Film Review – Jack Reacher: Never Go Back
Jack Reacher: Never Go Back
Here we go again…another round with that other Tom Cruise action franchise, Jack Reacher. Cruise returns once again in Jack Reacher: Never Go Back as the titular character…a former military police officer who now travels across the country solving…military crimes. Naturally he felt too restricted by the law.
Based on the 18th book in the Jack Reacher series by Lee Child, yes…you read that number correctly, this story has all the earmarks of a franchise that was built for episodic content. Nobody is back from the last time around except Cruise. There isn’t even a reference to the characters or events of the previous movie creating an atmosphere of disposability where all the other characters minus Cruise have little long term significance. Not even Christopher McQuarrie, the director of the original film, has returned. Edward Zwick takes over, and while he is an accomplished director in his own right it feels like he is given little chance to put his stamp on the series. This is in stark contrast to the Mission: Impossible series which has a different style under each new director; here it feels more like paint by numbers than a creative endeavor.

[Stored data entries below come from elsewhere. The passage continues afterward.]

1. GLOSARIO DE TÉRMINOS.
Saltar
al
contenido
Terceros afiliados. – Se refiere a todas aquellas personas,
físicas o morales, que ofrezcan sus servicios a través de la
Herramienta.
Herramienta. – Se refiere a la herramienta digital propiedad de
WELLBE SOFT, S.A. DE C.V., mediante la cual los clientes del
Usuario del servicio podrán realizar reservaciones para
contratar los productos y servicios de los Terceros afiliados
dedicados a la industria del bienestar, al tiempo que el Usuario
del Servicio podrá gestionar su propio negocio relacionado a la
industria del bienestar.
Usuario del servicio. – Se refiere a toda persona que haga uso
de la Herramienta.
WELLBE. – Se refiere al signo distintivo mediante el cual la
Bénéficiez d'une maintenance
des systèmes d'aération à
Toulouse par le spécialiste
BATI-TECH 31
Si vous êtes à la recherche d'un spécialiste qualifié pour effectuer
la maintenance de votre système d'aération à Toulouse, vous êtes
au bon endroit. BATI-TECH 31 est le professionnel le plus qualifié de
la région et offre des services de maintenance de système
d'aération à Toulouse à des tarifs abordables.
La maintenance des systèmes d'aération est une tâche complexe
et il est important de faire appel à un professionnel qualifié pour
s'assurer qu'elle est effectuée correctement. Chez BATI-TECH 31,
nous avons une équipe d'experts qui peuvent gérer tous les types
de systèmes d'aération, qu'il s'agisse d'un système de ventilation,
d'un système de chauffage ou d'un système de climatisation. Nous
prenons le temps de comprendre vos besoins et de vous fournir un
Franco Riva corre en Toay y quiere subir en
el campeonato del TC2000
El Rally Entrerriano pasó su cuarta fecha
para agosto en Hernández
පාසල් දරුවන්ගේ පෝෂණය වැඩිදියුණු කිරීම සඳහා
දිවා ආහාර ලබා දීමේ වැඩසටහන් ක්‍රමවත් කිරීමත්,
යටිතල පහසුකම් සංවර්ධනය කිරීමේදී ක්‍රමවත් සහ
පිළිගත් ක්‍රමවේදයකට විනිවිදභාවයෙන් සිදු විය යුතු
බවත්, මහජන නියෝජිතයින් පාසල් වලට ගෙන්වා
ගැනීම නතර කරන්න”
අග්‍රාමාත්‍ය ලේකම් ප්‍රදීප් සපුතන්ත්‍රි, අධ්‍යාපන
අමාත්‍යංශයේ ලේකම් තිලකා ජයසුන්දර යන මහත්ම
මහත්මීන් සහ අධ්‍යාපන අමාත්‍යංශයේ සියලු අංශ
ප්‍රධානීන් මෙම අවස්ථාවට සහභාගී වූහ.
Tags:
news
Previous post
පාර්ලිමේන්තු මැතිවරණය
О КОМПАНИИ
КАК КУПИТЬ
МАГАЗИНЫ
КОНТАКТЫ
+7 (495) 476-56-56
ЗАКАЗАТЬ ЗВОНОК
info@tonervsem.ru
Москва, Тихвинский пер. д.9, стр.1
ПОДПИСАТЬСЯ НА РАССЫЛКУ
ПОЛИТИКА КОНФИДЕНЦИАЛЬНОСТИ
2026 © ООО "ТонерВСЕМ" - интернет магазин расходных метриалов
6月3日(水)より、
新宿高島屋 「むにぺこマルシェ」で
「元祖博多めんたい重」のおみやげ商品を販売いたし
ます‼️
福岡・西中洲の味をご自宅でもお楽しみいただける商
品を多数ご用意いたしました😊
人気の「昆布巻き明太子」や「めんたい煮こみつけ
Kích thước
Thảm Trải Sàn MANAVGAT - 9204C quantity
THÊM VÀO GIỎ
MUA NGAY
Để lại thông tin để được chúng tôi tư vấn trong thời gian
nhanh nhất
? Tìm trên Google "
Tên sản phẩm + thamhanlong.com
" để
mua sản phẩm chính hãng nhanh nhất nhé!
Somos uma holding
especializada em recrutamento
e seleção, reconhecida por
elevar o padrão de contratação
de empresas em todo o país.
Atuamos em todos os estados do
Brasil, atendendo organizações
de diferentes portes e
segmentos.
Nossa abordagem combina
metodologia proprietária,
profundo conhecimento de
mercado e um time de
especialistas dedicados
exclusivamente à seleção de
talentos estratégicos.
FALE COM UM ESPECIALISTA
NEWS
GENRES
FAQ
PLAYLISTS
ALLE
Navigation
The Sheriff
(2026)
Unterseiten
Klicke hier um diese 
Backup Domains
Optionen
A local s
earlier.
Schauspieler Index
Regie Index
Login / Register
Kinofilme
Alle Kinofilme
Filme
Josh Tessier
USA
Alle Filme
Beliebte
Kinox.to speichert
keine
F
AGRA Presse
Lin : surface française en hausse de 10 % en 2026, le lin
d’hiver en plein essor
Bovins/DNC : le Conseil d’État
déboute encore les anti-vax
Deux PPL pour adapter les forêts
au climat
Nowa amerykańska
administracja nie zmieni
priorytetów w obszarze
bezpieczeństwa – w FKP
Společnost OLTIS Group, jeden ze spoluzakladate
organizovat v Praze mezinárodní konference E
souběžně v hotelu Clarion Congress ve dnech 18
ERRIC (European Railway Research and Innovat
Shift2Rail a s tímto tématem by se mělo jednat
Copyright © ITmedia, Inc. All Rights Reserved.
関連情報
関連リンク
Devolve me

This time Reacher is joined on his journey by Susan Turner (Cobie Smulders), a friend he made during his days criss-crossing the country righting injustices. While on his way to visit her in Washington, D.C. she is framed for some crimes, and Reacher makes it his mission to save her…while finding out why she is being framed. As they work to evade their mysterious pursuer The Hunter (Patrick Heusinger), they are joined on their journey by a young girl Samantha Dayton (Danika Yarosh) who may have ties to Reachers past. Neglecting that this is a slight variation of the plot of the original film, the majority of plot turns end up being quite predictable anyway given all the action genre cliches that it hits…but we will ignore that all for the moment.
I am the first to admit that I would see a new Mission: Impossible film on opening day, but Tom Cruise is not the action star he once was. If it wasn’t for him, this franchise almost certainly wouldn’t have lived this long. The character depth in this franchise is so flat, it is in desperate need of some supporting players, and they did not give him much to build on. It tries to create the illusion that there is some history for his character here, but it is pretty half-hearted at best.
The one primary area I think that this film has an advantage over the original is in terms of audience accessibility. The plot of the original Jack Reacher was in some ways made a bit overly complex and as amazing as it was to have Werner Herzog as the villain, he was more of a cerebral character. Perhaps that is what has lead the producers to simplify this film, but unlike the original, you can enter the story at pretty much any point and figure out what is happening with little effort. Those with small bladders are totally safe watching this entry in the series.
While technically the primary villain, Robert Knepper, is barely in the film. Heusinger does a decent job as the main antagonist to Cruise for most of the movie, but with Knepper playing such a small role it kind of makes the core mystery underlying the plot fall a little flat. The rivalry that develops with Heusinger could have been more engaging if time was been spent developing it instead of it boiling down to “action scene…phone sparing…repeat” since neither character has any real knowledge of the other.
This franchise has all the elements of a franchise running on auto-pilot, yet not of the past success to forgive that choice. Maybe the book series is fantastic, and to that point I can’t speak. At its core, the problem I have with the film is in its fundamental structure. Since this is based on a series with upwards of 18 books there is no concern about Tom Cruises survival, sure he will get beat up but there is 0% chance of him dying. Similarly, because it is episodic, everyone else he meets is disposable, none of the relationships seem significant, and none of the “changes” that occur in the characters feels really worthwhile. Given this, I would be shocked if this franchise lives to survive to another day.
The action in the film is decent, nothing particularly noteworthy but it is executed well. The one real disappointment is having Smulders along for the ride but tremendously underutilized, much in the same way she has been in The Avengers. She has shown herself to be a solid action performer and at times in this plot she is painfully sidelined for pretty lame reasons.
Overall, I have to sheepishly admit that I enjoyed the movie. This is the cinematic equivalent of candy corn, it will do in a pinch, but there is little nutritional substance to sustain you for the long run. It is certainly not the kind of movie that I will think about a week from now, but it provides two hours of moderately engaging action…the kind of stuff I’m always on the look out for. I would recommend the film to fans of the original or people in desperate need of a decent action film, other than that save your money for all the films coming out during awards season.